In the world of AI, transformation often comes unexpectedly. Recently, a new architecture called TTT emerged, proposed by researchers from Stanford, UCSD, UC Berkeley, and Meta. It has overnight revolutionized the Transformer and Mamba, bringing groundbreaking changes to language models.

TTT, abbreviated as Test-Time-Training layers, is a new architecture that compresses the context through gradient descent, directly replacing the traditional attention mechanism. This method not only improves efficiency but also unlocks linear complexity architectures with expressive memory, allowing us to train language models with millions, even billions of tokens in context.

1.jpg

The proposal of the TTT layer is based on a profound insight into existing RNN and Transformer architectures. While RNNs are efficient, they are limited in expressiveness; on the other hand, Transformers are powerful in expression but have a linear increase in computational cost with the length of the context. The TTT layer cleverly combines the advantages of both, maintaining linear complexity while enhancing expressiveness.

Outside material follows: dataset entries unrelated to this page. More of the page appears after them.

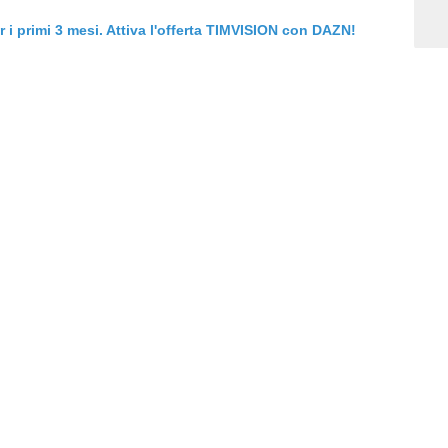
er i primi 3 mesi. Attiva l'offerta TIMVISION con DAZN!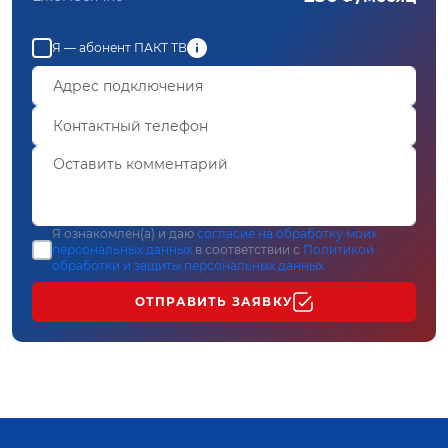
Я — абонент ПАКТ ТВ
Я ознакомлен(а) и даю
согласие на обработку моих
персональных данных
в соответствии с
Политикой
обработки и защиты персональных данных
ОТПРАВИТЬ ЗАЯВКУ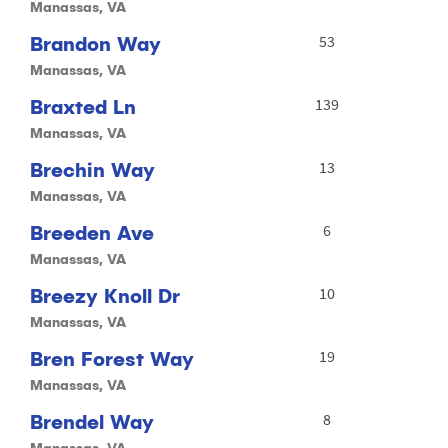
Manassas, VA
Brandon Way
53
Manassas, VA
Braxted Ln
139
Manassas, VA
Brechin Way
13
Manassas, VA
Breeden Ave
6
Manassas, VA
Breezy Knoll Dr
10
Manassas, VA
Bren Forest Way
19
Manassas, VA
Brendel Way
8
Manassas, VA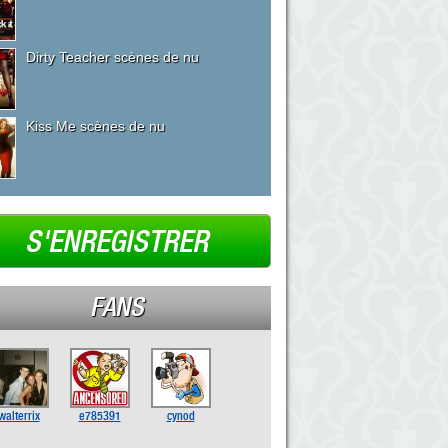
Dirty Teacher scènes de nu
Kiss Me scènes de nu
S'ENREGISTRER
FANS
walterrix
e785391
cynod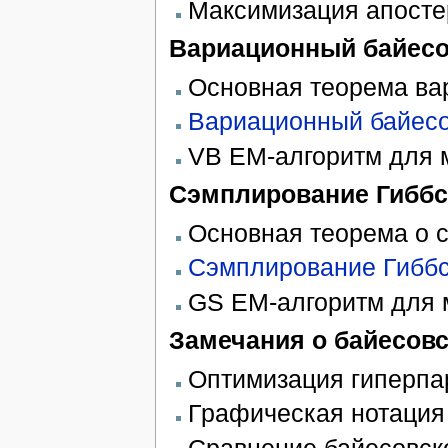
Максимизация апосте
Вариационный байесо
Основная теорема ва
Вариационный байесо
VB ЕМ-алгоритм для 
Сэмплирование Гиббс
Основная теорема о 
Сэмплирование Гибб
GS ЕМ-алгоритм для 
Замечания о байесовс
Оптимизация гиперпа
Графическая нотация (
Сравнение байесовск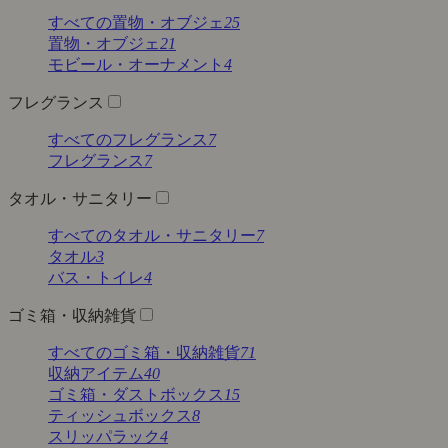
すべての置物・オブジェ
25
置物・オブジェ
21
モビール・オーナメント
4
フレグランス
すべてのフレグランス
7
フレグランス
7
タオル・サニタリー
すべてのタオル・サニタリー
7
タオル
3
バス・トイレ
4
ゴミ箱・収納雑貨
すべてのゴミ箱・収納雑貨
71
収納アイテム
40
ゴミ箱・ダストボックス
15
ティッシュボックス
8
スリッパラック
4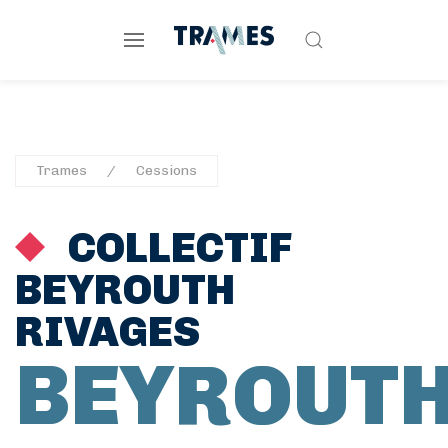
Trames
Cessions
COLLECTIF
BEYROUTH
RIVAGES
BEYROUT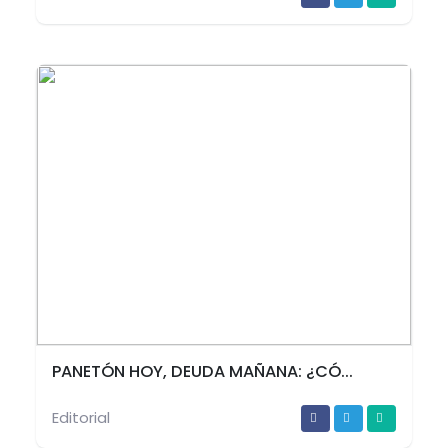
PANETÓN HOY, DEUDA MAÑANA: ¿CÓ...
Editorial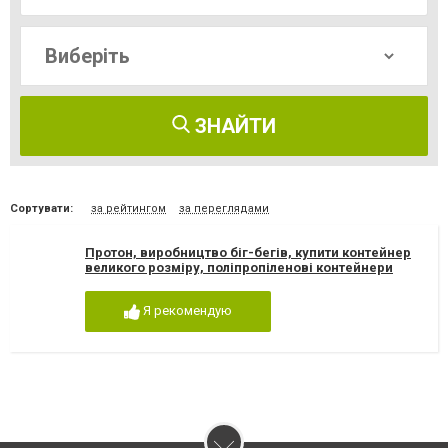
ЗНАЙТИ
Сортувати:
за рейтингом
за переглядами
Протон, виробництво біг-бегів, купити контейнер
великого розміру, поліпропіленові контейнери
Я рекомендую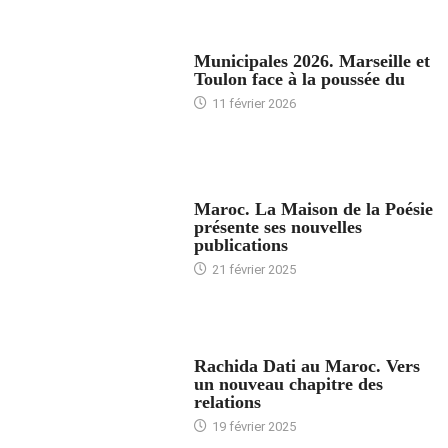
ACCUEIL
Municipales 2026. Marseille et
Toulon face à la poussée du
11 février 2026
ACCUEIL
Maroc. La Maison de la Poésie
présente ses nouvelles
publications
21 février 2025
24 HEURES AVEC
Rachida Dati au Maroc. Vers
un nouveau chapitre des
relations
19 février 2025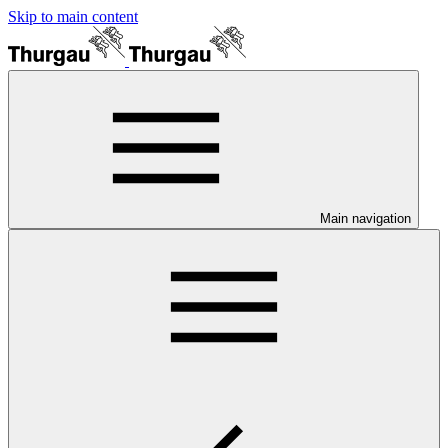
Skip to main content
Main navigation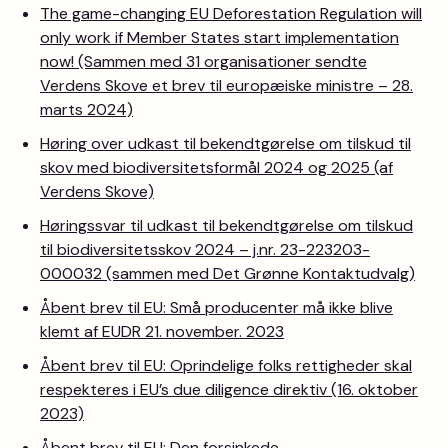
The game-changing EU Deforestation Regulation will
only work if Member States start implementation
now! (Sammen med 31 organisationer sendte
Verdens Skove et brev til europæiske ministre – 28.
marts 2024)
Høring over udkast til bekendtgørelse om tilskud til
skov med biodiversitetsformål 2024 og 2025 (af
Verdens Skove)
Høringssvar til udkast til bekendtgørelse om tilskud
til biodiversitetsskov 2024 – j.nr. 23-223203-
000032 (sammen med Det Grønne Kontaktudvalg)
Åbent brev til EU: Små producenter må ikke blive
klemt af EUDR 21. november. 2023
Åbent brev til EU: Oprindelige folks rettigheder skal
respekteres i EU’s due diligence direktiv (16. oktober
2023)
Åbent brev til EU: Den forsinkede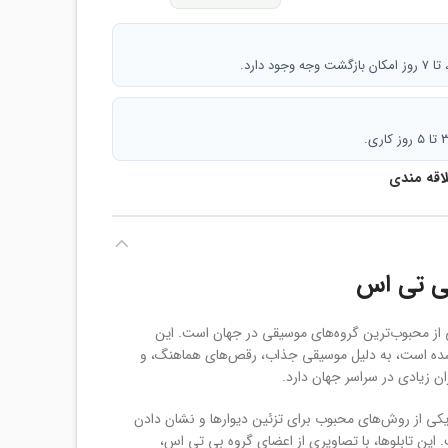
 دارد.
لاقه مندی
ی تی اس
 از محبوب‌ترین گروه‌های موسیقی در جهان است. این
ده است، به دلیل موسیقی جذاب، رقص‌های هماهنگ، و
ن زیادی در سراسر جهان دارد.
یکی از روش‌های محبوب برای تزئین دیوارها و نشان دادن
 این تابلوها، با تصاویری از اعضای گروه بی تی اس،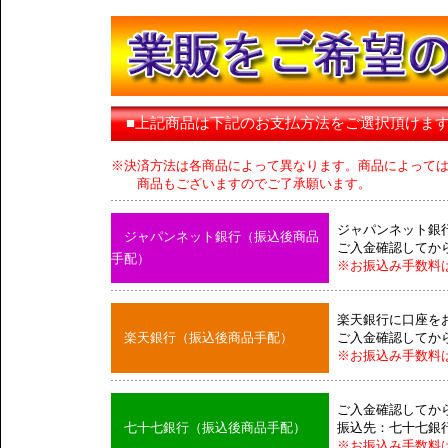
■上記商品は下記のお支払方法をご選択頂けま
※決済方法は各商品によって異なります。商品によって
商品もございますのでご了承願います。
ジャパンネット銀
ジャパンネット銀行（振込後商品
ご入金確認してか
手配）
※お振込み手数料
楽天銀行に口座を
楽天銀行（振込後商品手配）
ご入金確認してか
※お振込み手数料
ご入金確認してか
七十七銀行（振込後商品手配）
振込先：七十七銀
※お振込み手数料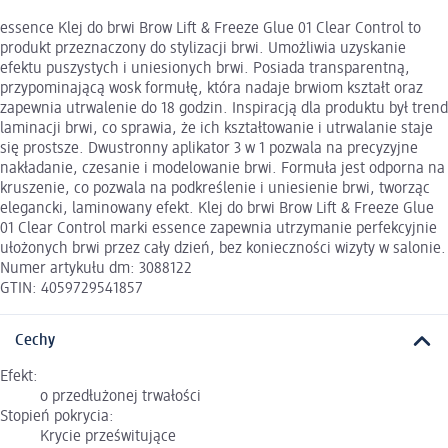
essence Klej do brwi Brow Lift & Freeze Glue 01 Clear Control to
produkt przeznaczony do stylizacji brwi. Umożliwia uzyskanie
efektu puszystych i uniesionych brwi. Posiada transparentną,
przypominającą wosk formułę, która nadaje brwiom kształt oraz
zapewnia utrwalenie do 18 godzin. Inspiracją dla produktu był trend
laminacji brwi, co sprawia, że ich kształtowanie i utrwalanie staje
się prostsze. Dwustronny aplikator 3 w 1 pozwala na precyzyjne
nakładanie, czesanie i modelowanie brwi. Formuła jest odporna na
kruszenie, co pozwala na podkreślenie i uniesienie brwi, tworząc
elegancki, laminowany efekt. Klej do brwi Brow Lift & Freeze Glue
01 Clear Control marki essence zapewnia utrzymanie perfekcyjnie
ułożonych brwi przez cały dzień, bez konieczności wizyty w salonie.
Numer artykułu dm: 3088122
GTIN: 4059729541857
Cechy
Efekt:
o przedłużonej trwałości
Stopień pokrycia:
Krycie prześwitujące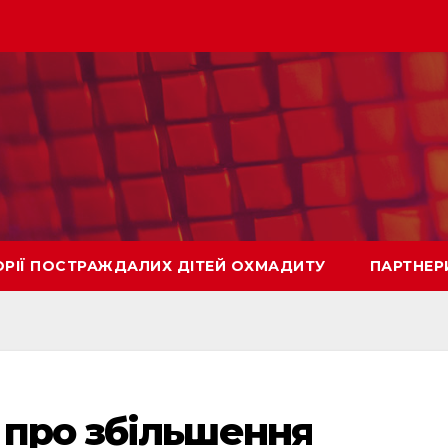
ОРІЇ ПОСТРАЖДАЛИХ ДІТЕЙ ОХМАДИТУ
ПАРТНЕР
 про збільшення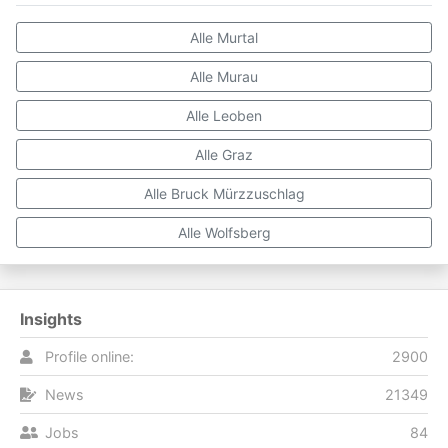
Alle Murtal
Alle Murau
Alle Leoben
Alle Graz
Alle Bruck Mürzzuschlag
Alle Wolfsberg
Insights
Profile online:
2900
News
21349
Jobs
84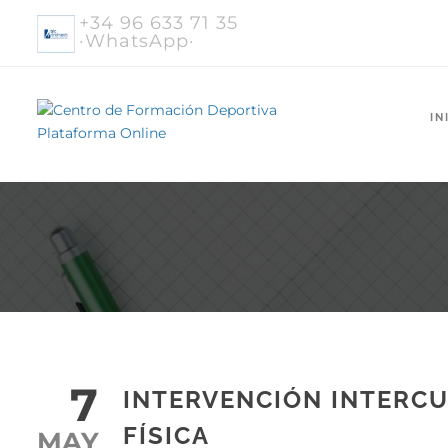
+34 96 633 71 35
·WhatsApp·
IN
7
INTERVENCIÓN INTERCU
FÍSICA
MAY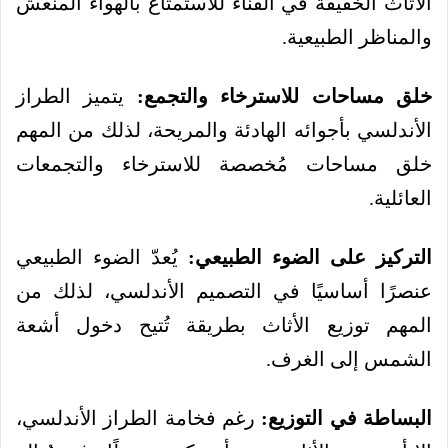
الأثاث الخفيفة في الفناء للاستمتاع بالهواء المنعش
والمناظر الطبيعية.
خلق مساحات للاسترخاء والتجمع:
يتميز الطراز
الأندلسي بأجوائه الهادئة والمريحة، لذلك من المهم
خلق مساحات مُخصصة للاسترخاء والتجمعات
العائلية.
التركيز على الضوء الطبيعي:
يُعدّ الضوء الطبيعي
عنصرًا أساسيًا في التصميم الأندلسي، لذلك من
المهم توزيع الأثاث بطريقة تُتيح دخول أشعة
الشمس إلى الغرف.
البساطة في التوزيع:
رغم فخامة الطراز الأندلسي،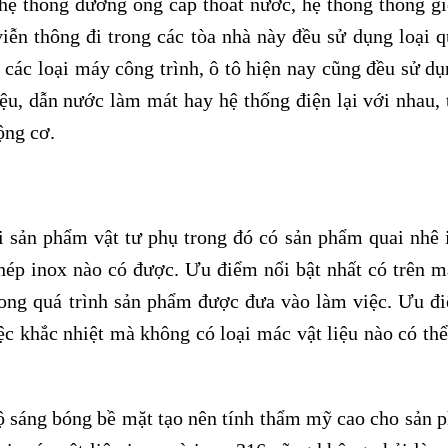
ệ thống đường ống cấp thoát nước, hệ thống thông gi
viễn thông đi trong các tòa nhà này đều sử dụng loại q
 các loại máy công trình, ô tô hiện nay cũng đều sử dụ
ệu, dẫn nước làm mát hay hệ thống điện lại với nhau, 
ộng cơ.
ại sản phẩm vật tư phụ trong đó có sản phẩm quai nhê 
thép inox nào có được. Ưu điểm nổi bật nhất có trên m
rong quá trình sản phẩm được đưa vào làm việc. Ưu đ
c khắc nhiệt mà không có loại mác vật liệu nào có thể 
 sáng bóng bề mặt tạo nên tính thẩm mỹ cao cho sản 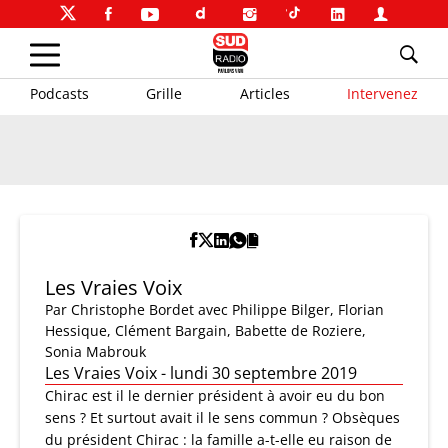
Podcasts
Grille
Articles
Intervenez
Les Vraies Voix
Par
Christophe Bordet
avec Philippe Bilger, Florian
Hessique, Clément Bargain, Babette de Roziere,
Sonia Mabrouk
Les Vraies Voix - lundi 30 septembre 2019
Chirac est il le dernier président à avoir eu du bon
sens ? Et surtout avait il le sens commun ? Obsèques
du président Chirac : la famille a-t-elle eu raison de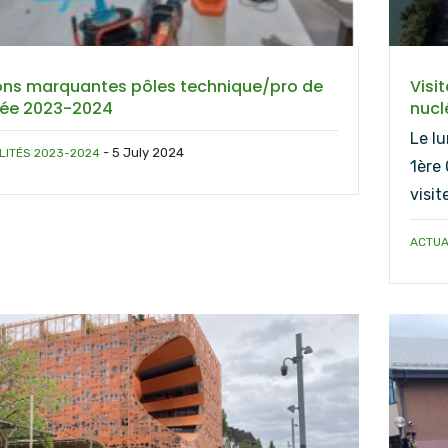
ons marquantes pôles technique/pro de
Visi
née 2023-2024
nucl
Le lu
-
5 July 2024
LITÉS 2023-2024
1ère
visit
ACTUA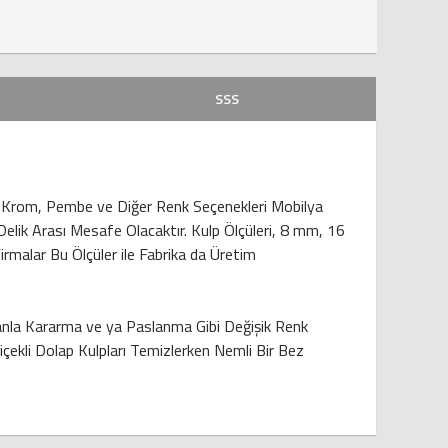
SSS
nox, Krom, Pembe ve Diğer Renk Seçenekleri Mobilya
 Delik Arası Mesafe Olacaktır. Kulp Ölçüleri, 8 mm, 16
lar Bu Ölçüler ile Fabrika da Üretim
manla Kararma ve ya Paslanma Gibi Değişik Renk
çekli Dolap Kulpları Temizlerken Nemli Bir Bez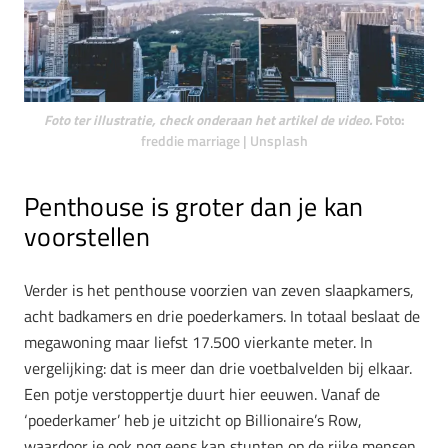
Foto ter illustratie, check onderaan het artikel de video.
Foto:
freddie marriage | Unsplash
Penthouse is groter dan je kan
voorstellen
Verder is het penthouse voorzien van zeven slaapkamers,
acht badkamers en drie poederkamers. In totaal beslaat de
megawoning maar liefst 17.500 vierkante meter. In
vergelijking: dat is meer dan drie voetbalvelden bij elkaar.
Een potje verstoppertje duurt hier eeuwen. Vanaf de
‘poederkamer’ heb je uitzicht op Billionaire’s Row,
waardoor je ook nog eens kan stunten op de rijke mensen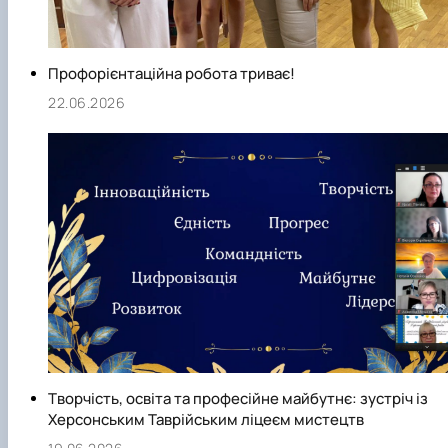
Профорієнтаційна робота триває!
22.06.2026
Творчість, освіта та професійне майбутнє: зустріч із
Херсонським Таврійським ліцеєм мистецтв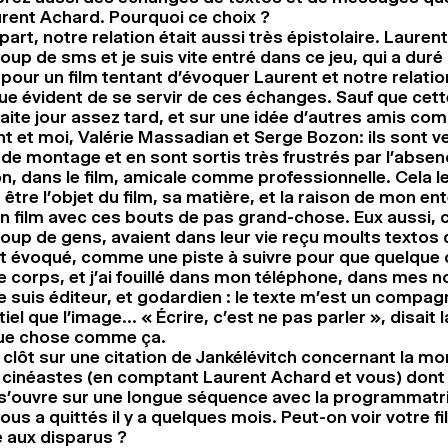
rent Achard. Pourquoi ce choix ?
part, notre relation était aussi très épistolaire. Laurent
up de sms et je suis vite entré dans ce jeu, qui a dur
pour un film tentant d’évoquer Laurent et notre relation,
e évident de se servir de ces échanges. Sauf que cet
faite jour assez tard, et sur une idée d’autres amis c
t et moi, Valérie Massadian et Serge Bozon: ils sont v
de montage et en sont sortis très frustrés par l’absen
on, dans le film, amicale comme professionnelle. Cela l
 être l’objet du film, sa matière, et la raison de mon e
un film avec ces bouts de pas grand-chose. Eux aussi
up de gens, avaient dans leur vie reçu moults textos 
ont évoqué, comme une piste à suivre pour que quelque
 corps, et j’ai fouillé dans mon téléphone, dans mes 
je suis éditeur, et godardien : le texte m’est un compa
iel que l’image… « Écrire, c’est ne pas parler », disait 
ue chose comme ça.
 clôt sur une citation de Jankélévitch concernant la mo
cinéastes (en comptant Laurent Achard et vous) dont
s’ouvre sur une longue séquence avec la programmatric
nous a quittés il y a quelques mois. Peut-on voir votre
aux disparus ?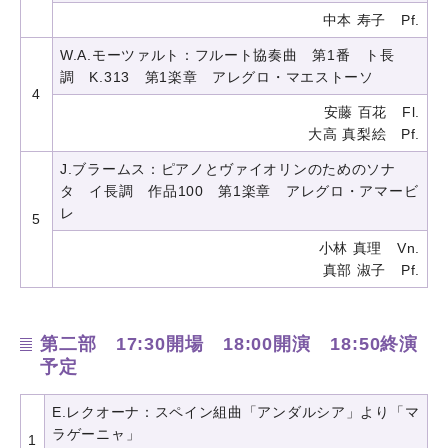
中本 寿子 Pf.
W.A.モーツァルト：フルート協奏曲 第1番 ト長
調 K.313 第1楽章 アレグロ・マエストーソ
4
安藤 百花 Fl.
大高 真梨絵 Pf.
J.ブラームス：ピアノとヴァイオリンのためのソナ
タ イ長調 作品100 第1楽章 アレグロ・アマービ
レ
5
小林 真理 Vn.
真部 淑子 Pf.
第二部 17:30開場 18:00開演 18:50終演
予定
E.レクオーナ：スペイン組曲「アンダルシア」より「マ
ラゲーニャ」
1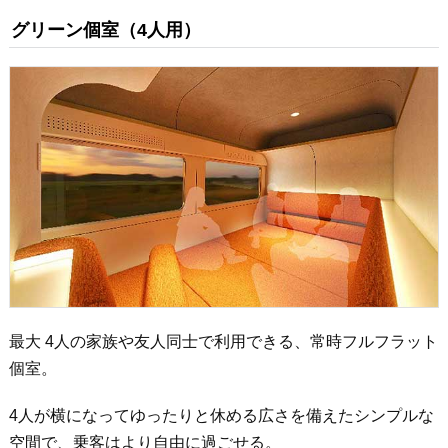
グリーン個室（4人用）
最大 4人の家族や友人同士で利用できる、常時フルフラット
個室。
4人が横になってゆったりと休める広さを備えたシンプルな
空間で、乗客はより自由に過ごせる。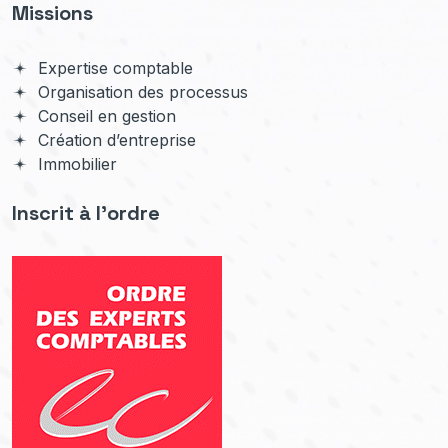
Missions
Expertise comptable
Organisation des processus
Conseil en gestion
Création d’entreprise
Immobilier
Inscrit à l'ordre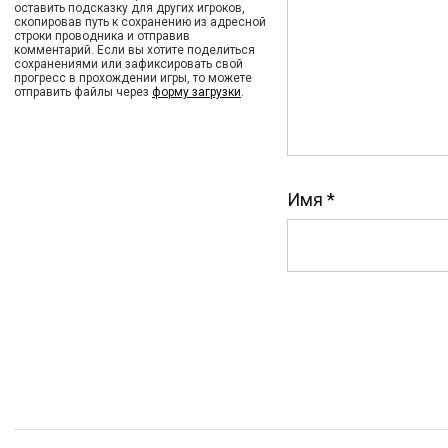
оставить подсказку для других игроков,
скопировав путь к сохранению из адресной
строки проводника и отправив
комментарий. Если вы хотите поделиться
сохранениями или зафиксировать свой
прогресс в прохождении игры, то можете
отправить файлы через
форму загрузки
.
Имя
*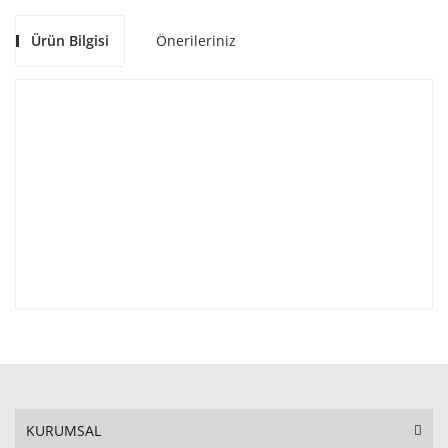
Ürün Bilgisi
Önerileriniz
KURUMSAL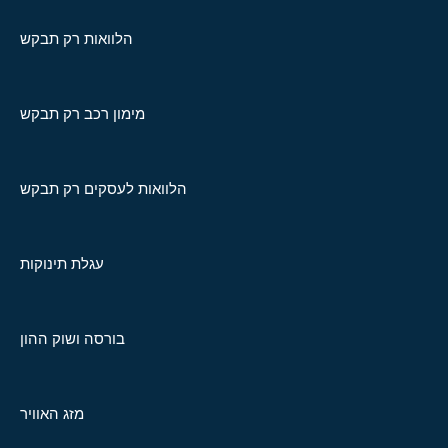
הלוואות רק תבקש
מימון רכב רק תבקש
הלוואות לעסקים רק תבקש
עגלת תינוקות
בורסה ושוק ההון
מזג האוויר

In experiments, both variants, TTT-Linear and TTT-MLP, have shown excellent performance, outperforming Transformer and Mamba in both short and long contexts. Especially in the long context scenario, the advantage of the TTT layer is more pronounced, offering great potential for applications such as long video modeling.

2.jpg

The proposal of the TTT layer is not only innovative in theory but also demonstrates great potential in practical applications. In the future, TTT layers are expected to be applied to long video modeling, providing richer information through dense sampling of frames, which is a burden for Transformers but a blessing for TTT layers.

This research is the fruit of five years of hard work by the team, starting from Dr. Yu Sun's postdoctoral period. They persisted in exploration and continuous attempts, finally achieving this breakthrough. The success of the TTT layer is the crystallization of the team's relentless efforts and innovative spirit.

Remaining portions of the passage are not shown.